There were no clocks in the ancient world, which made it hard to make appointments and keep them. Instead, time was natural. It flowed with the seasons and with the sun, as Ecclesiastes said, "To everything there is a season, and a time to every purpose under heaven". Ancient man honored this sacred concept of time with great works that were really calendars, like Stonhenge in Great Britain and the Pyramids of Egypt. These could be used to predict when it would be time to plant, and when harvest would come, as well as astronomical events like eclipses and solstices. There could also have been ritual sacrifices involved, like with the Mayans of Mexico.
Up until the Renaissance, man had no real need to be accurate about time, as opposed to our modern age. This was an age of commerce and exploration. City life increased dramaticly during this period. In the Renaissance, it was believed that man was the measure of all things, so time was measured on a more human scale. Before, the only real clocks were the church bells that would ring for the prayer hours, like the Angelus. When the great Italian scientist and astronomer, Galileo invented the pendulum, however, it became possible to subdivide time in a new way. Since then, the pendulum has been the basis for all accurate systems of measuring time. Even the atomic clock is really a pendulum! It was not until many years later, however, that sailing ships could measure time well enough to tell where they were on the ocean in terms of latitude and longitude.

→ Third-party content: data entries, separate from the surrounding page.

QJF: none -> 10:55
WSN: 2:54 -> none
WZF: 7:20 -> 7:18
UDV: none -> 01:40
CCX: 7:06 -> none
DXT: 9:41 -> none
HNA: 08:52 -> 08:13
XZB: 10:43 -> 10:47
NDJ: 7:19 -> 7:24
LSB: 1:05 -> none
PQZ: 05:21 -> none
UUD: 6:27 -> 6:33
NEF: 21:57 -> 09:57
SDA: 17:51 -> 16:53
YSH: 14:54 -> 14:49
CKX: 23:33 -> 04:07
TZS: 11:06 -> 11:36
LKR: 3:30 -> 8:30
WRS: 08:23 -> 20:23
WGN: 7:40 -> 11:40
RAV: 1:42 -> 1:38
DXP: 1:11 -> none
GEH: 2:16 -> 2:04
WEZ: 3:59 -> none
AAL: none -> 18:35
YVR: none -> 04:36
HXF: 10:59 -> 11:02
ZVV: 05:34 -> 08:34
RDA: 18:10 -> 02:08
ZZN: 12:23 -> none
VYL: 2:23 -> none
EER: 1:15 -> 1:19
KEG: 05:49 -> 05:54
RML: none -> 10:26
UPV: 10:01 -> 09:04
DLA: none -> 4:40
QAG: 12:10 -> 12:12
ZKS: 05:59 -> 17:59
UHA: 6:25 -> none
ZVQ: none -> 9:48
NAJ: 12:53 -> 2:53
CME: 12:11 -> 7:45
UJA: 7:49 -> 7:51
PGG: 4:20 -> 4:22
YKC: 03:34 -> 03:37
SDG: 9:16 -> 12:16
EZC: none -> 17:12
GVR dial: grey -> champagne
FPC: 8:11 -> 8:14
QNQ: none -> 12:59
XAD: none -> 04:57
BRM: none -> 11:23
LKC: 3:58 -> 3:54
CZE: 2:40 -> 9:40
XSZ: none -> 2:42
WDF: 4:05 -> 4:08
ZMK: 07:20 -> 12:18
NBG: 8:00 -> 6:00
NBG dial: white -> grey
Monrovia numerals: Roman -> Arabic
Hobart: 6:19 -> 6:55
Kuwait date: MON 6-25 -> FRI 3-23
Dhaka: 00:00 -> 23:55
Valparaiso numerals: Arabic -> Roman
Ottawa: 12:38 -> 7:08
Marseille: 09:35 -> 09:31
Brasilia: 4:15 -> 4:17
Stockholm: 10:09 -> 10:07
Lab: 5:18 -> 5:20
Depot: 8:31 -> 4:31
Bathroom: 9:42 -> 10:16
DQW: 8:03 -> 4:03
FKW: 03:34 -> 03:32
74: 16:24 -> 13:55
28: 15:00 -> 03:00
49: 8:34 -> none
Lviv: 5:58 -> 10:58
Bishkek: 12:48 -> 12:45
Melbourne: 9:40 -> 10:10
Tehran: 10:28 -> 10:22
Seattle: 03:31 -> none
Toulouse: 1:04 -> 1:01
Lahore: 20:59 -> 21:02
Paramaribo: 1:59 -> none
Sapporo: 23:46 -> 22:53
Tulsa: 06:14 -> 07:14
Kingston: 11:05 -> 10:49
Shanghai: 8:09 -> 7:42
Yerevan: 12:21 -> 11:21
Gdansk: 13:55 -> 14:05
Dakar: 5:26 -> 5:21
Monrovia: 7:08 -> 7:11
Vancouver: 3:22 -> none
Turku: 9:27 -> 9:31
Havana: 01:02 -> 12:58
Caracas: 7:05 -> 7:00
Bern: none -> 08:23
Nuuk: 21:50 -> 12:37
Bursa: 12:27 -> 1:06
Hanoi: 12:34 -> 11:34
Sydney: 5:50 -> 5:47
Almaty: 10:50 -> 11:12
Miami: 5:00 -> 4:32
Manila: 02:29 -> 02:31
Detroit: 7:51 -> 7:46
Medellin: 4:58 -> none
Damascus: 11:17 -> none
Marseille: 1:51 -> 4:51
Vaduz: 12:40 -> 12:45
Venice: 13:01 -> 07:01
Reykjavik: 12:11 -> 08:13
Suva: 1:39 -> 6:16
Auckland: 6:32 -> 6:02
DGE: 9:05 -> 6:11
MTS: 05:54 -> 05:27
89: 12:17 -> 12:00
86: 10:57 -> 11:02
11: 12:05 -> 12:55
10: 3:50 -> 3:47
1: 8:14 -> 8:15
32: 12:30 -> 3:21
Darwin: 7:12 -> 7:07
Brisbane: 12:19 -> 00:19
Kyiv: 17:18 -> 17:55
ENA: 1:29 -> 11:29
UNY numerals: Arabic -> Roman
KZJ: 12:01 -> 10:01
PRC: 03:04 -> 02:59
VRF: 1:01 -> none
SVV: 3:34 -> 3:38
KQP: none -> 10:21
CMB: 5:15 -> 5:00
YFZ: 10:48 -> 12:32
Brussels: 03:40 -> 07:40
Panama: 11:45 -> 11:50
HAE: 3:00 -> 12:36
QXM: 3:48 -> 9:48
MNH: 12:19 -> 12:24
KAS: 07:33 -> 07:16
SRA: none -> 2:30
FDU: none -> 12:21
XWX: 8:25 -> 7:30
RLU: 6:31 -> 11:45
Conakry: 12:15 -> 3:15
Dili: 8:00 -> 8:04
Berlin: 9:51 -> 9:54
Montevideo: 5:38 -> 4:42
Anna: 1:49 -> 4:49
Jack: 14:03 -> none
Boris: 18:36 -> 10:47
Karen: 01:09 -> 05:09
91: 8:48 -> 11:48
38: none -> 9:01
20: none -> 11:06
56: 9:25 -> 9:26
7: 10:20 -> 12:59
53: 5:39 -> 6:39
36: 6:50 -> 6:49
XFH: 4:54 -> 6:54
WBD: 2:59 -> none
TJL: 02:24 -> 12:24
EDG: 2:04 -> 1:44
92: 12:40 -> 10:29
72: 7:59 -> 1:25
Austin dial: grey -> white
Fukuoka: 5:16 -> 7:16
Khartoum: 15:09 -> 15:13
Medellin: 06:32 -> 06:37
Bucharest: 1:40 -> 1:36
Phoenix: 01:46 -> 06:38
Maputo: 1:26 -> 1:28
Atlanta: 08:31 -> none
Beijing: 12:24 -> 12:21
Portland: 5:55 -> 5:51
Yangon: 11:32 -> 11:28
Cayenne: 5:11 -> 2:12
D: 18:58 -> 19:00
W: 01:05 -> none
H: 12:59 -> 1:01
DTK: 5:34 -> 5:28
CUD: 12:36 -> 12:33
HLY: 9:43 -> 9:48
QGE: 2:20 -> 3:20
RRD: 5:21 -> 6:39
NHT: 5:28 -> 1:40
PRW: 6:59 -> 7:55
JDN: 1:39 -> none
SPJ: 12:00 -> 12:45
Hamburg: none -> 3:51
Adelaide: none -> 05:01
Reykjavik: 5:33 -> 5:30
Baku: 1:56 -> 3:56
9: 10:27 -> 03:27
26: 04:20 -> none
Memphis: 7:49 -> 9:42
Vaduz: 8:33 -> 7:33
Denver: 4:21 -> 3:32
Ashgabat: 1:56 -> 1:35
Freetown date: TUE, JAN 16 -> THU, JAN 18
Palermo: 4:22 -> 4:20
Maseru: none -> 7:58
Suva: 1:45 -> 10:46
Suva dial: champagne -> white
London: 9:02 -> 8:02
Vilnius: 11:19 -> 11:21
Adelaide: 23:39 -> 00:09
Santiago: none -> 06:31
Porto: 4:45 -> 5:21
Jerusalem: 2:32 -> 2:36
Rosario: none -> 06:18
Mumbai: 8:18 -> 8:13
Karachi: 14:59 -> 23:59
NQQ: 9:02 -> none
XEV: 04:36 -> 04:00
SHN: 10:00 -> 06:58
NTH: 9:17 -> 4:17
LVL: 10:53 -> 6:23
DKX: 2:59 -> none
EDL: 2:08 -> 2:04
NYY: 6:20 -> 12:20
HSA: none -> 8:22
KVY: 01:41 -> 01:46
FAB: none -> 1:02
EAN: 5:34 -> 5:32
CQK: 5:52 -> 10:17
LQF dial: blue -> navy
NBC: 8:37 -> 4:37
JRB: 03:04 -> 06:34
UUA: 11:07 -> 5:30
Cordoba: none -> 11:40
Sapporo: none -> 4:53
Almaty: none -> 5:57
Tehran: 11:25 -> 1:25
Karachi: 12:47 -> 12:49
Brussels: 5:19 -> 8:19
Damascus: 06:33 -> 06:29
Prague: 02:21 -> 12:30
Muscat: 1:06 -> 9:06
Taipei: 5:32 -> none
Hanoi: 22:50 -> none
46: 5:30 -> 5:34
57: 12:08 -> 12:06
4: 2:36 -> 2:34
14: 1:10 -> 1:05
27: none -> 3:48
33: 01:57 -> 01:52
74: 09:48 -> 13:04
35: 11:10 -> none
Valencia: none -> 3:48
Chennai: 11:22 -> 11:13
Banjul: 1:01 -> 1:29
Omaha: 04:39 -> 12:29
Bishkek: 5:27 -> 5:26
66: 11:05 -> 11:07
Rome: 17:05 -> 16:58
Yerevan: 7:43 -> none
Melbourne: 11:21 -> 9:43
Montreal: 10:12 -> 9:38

In the era of the Cold War, which ended in 1989 with the fall of the Berlin Wall, time became atomic. The US and the USSR (Soviet Union) each had giant nuclear missiles facing each other, as well as a Space Race. President Kennedy proclaimed that man would go to the moon, and within a mere decade. All of these systems needed absolute precision, which was measured using atomic nuclei. The Star Wars (Missile Defense Shield) took this idea even further, when it was decided to use missiles to pinpoint other missiles and knock them out of the sky. With this, we see that man was not merely subject to time any more, but now believed he was in control of time itself.
When you look at your wristwatch, you do not see just Time, you see your own particular relationship to Time. Perhaps in the future, when man’s needs have changed, his ways of measuring time will change once again. Until then, we must look to history to understand where our concept of time has come from.